GINA (the Genetic Information Nondiscrimination Act), has been dismissed by many legal practitioners as an unnecessary law with little probable impact on employers. Au contraire. The ink has barely dried on this new law and, already, GINA is making headlines. For example, a GINA claim has been filed against a Connecticut employer, GINA may make illegal the common practice of checking Internet sources for information on a current or future employee and, last but not least, as recently posited in this article in Corporate Counsel magazine, GINA could provide a new claim to overweight employees who believe they’ve been discriminated against.

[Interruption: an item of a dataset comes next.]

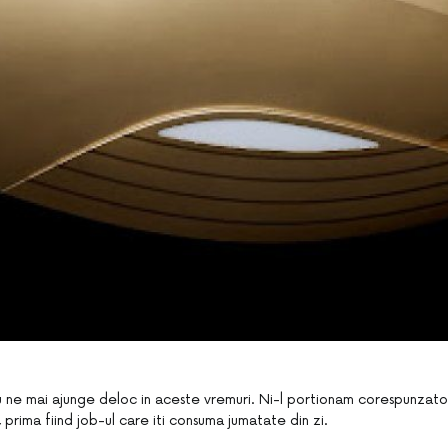
u ne mai ajunge deloc in aceste vremuri. Ni-l portionam corespunzator
e, prima fiind job-ul care iti consuma jumatate din zi.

As noted in the Corporate Counsel article, ADA potentially could over a case involving obesity. So could GINA. GINA precludes consideration of family medical history. Specifically, it defines “genetic information” to include “the manifestation of a disease or disorder in family members of such individual.” Disease or disorder is not defined in the statute, but most likely some cases of obesity would be considered a disorder. Further, it has been medically established that in many cases, obesity has a genetic component.
Consider the following hypothetical scenario: Employer observes the manifestation of obesity in a family member of an employee at Company picnic. Employer concludes that employee is overweight as a result of a genetic predisposition. Employer terminates or denies promotion to overweight employee. Voila! Like a Genie in the Bottle, a GINA claim has instantly materialized.
What about the “Too Sexy for Her Job” employee, Debrahlee Lorenzana? Could she claim that her good looks were genetic and therefore state a GINA claim? Not likely, since – even if it runs in the family – good looks would not likely be labeled as a “disorder.” And there’s that pesky little fact that she does not come by it all naturally.